* _Data excerpts_
+ + +
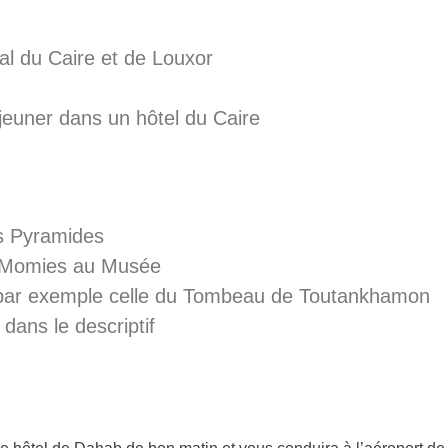
al du Caire et de Louxor
éjeuner dans un hôtel du Caire
des Pyramides
es Momies au Musée
e par exemple celle du Tombeau de Toutankhamon
ans le descriptif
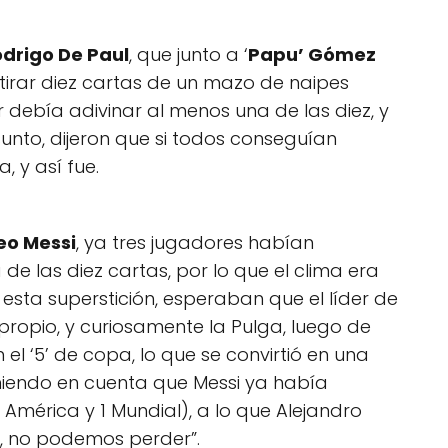
drigo De Paul
, que junto a ‘
Papu’ Gómez
 tirar diez cartas de un mazo de naipes
 debía adivinar al menos una de las diez, y
nto, dijeron que si todos conseguían
 y así fue.
eo Messi
, ya tres jugadores habían
e las diez cartas, por lo que el clima era
 esta superstición, esperaban que el líder de
propio, y curiosamente la Pulga, luego de
 el ‘5’ de copa, lo que se convirtió en una
niendo en cuenta que Messi ya había
América y 1 Mundial), a lo que Alejandro
o, no podemos perder”.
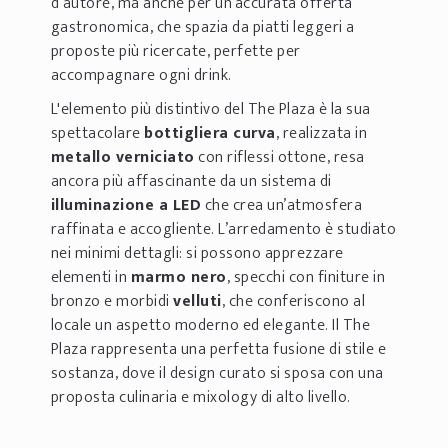
d’autore, ma anche per un’accurata offerta
gastronomica, che spazia da piatti leggeri a
proposte più ricercate, perfette per
accompagnare ogni drink.
L'elemento più distintivo del The Plaza è la sua
spettacolare
bottigliera curva
, realizzata in
metallo verniciato
con riflessi ottone, resa
ancora più affascinante da un sistema di
illuminazione a LED
che crea un’atmosfera
raffinata e accogliente. L’arredamento è studiato
nei minimi dettagli: si possono apprezzare
elementi in
marmo nero
, specchi con finiture in
bronzo e morbidi
velluti
, che conferiscono al
locale un aspetto moderno ed elegante. Il The
Plaza rappresenta una perfetta fusione di stile e
sostanza, dove il design curato si sposa con una
proposta culinaria e mixology di alto livello.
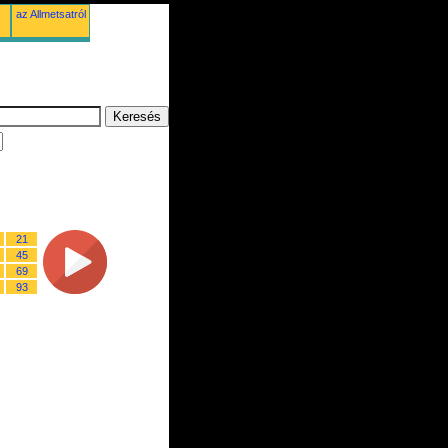
az Allmetsatról
21
45
69
93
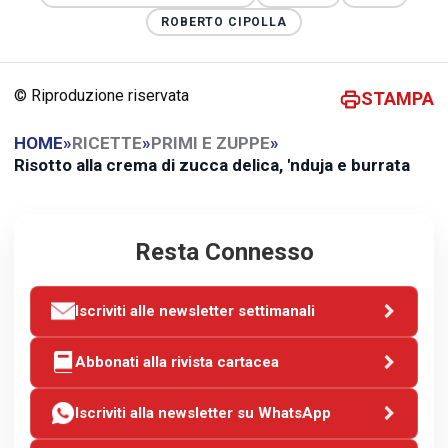
ROBERTO CIPOLLA
© Riproduzione riservata
STAMPA
HOME
»
RICETTE
»
PRIMI E ZUPPE
»
Risotto alla crema di zucca delica, 'nduja e burrata
Resta Connesso
Iscriviti alle newsletter settimanali
Abbonati alla rivista cartacea
Iscriviti alla newsletter su WhatsApp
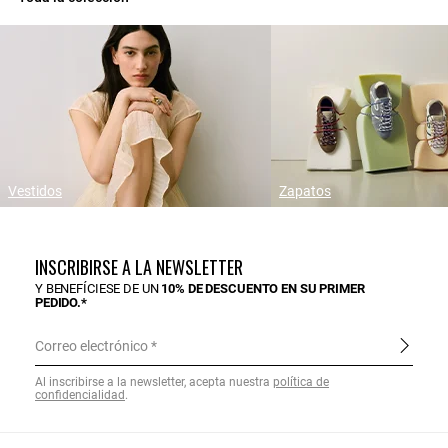
Vestidos
Zapatos
INSCRIBIRSE A LA NEWSLETTER
Y BENEFÍCIESE DE UN
10% DE DESCUENTO EN SU PRIMER
PEDIDO.*
Correo electrónico
Al inscribirse a la newsletter, acepta nuestra
política de
confidencialidad
.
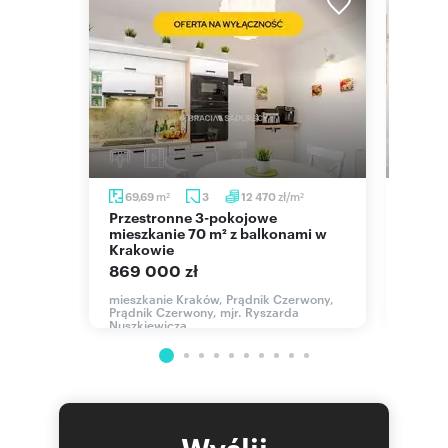
m
zł/m
69,69
3
12 470
75,
2
2
2
Przestronne 3-pokojowe
Dwupoziomowe 4-pok. mieszkanie
mieszkanie 70 m² z balkonami w
z bal
Krakowie
995 
869 000 zł
y, bp.
mieszka
Zachod
mieszkanie Kraków, Prądnik Czerwony,
Prądnik Czerwony, mjr. Ryszarda
Nuszkiewicza
Wyślij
+ + +
* _Task statement_
Set down the entries again without change. Leave the pictures out.

* _Output for this task_
al du Caire et de Louxor
éjeuner dans un hôtel du Caire
des Pyramides
es Momies au Musée
e par exemple celle du Tombeau de Toutankhamon
ans le descriptif
drigo De Paul
, que junto a ‘
Papu’ Gómez
 tirar diez cartas de un mazo de naipes
 debía adivinar al menos una de las diez, y
nto, dijeron que si todos conseguían
 y así fue.
eo Messi
, ya tres jugadores habían
e las diez cartas, por lo que el clima era
 esta superstición, esperaban que el líder de
propio, y curiosamente la Pulga, luego de
 el ‘5’ de copa, lo que se convirtió en una
niendo en cuenta que Messi ya había
América y 1 Mundial), a lo que Alejandro
o, no podemos perder”.
d’autore, ma anche per un’accurata offerta
gastronomica, che spazia da piatti leggeri a
proposte più ricercate, perfette per
accompagnare ogni drink.
L'elemento più distintivo del The Plaza è la sua
spettacolare
bottigliera curva
, realizzata in
metallo verniciato
con riflessi ottone, resa
ancora più affascinante da un sistema di
illuminazione a LED
che crea un’atmosfera
raffinata e accogliente. L’arredamento è studiato
nei minimi dettagli: si possono apprezzare
elementi in
marmo nero
, specchi con finiture in
bronzo e morbidi
velluti
, che conferiscono al
locale un aspetto moderno ed elegante. Il The
Plaza rappresenta una perfetta fusione di stile e
sostanza, dove il design curato si sposa con una
proposta culinaria e mixology di alto livello.
az Allmetsatról
21
45
69
93
ROBERTO CIPOLLA
© Riproduzione riservata
STAMPA
HOME
»
RICETTE
»
PRIMI E ZUPPE
»
Risotto alla crema di zucca delica, 'nduja e burrata
Resta Connesso
Iscriviti alle newsletter settimanali
Abbonati alla rivista cartacea
Iscriviti alla newsletter su WhatsApp
Vestidos
Zapatos
INSCRIBIRSE A LA NEWSLETTER
Y BENEFÍCIESE DE UN
10% DE DESCUENTO EN SU PRIMER
PEDIDO.*
Correo electrónico
Al inscribirse a la newsletter, acepta nuestra
política de
confidencialidad
.
m
zł/m
69,69
3
12 470
75,
2
2
2
Przestronne 3-pokojowe
Dwupoziomowe 4-pok. mieszkanie
mieszkanie 70 m² z balkonami w
z bal
Krakowie
995 
869 000 zł
y, bp.
mieszka
Zachod
mieszkanie Kraków, Prądnik Czerwony,
Prądnik Czerwony, mjr. Ryszarda
Nuszkiewicza
Wyślij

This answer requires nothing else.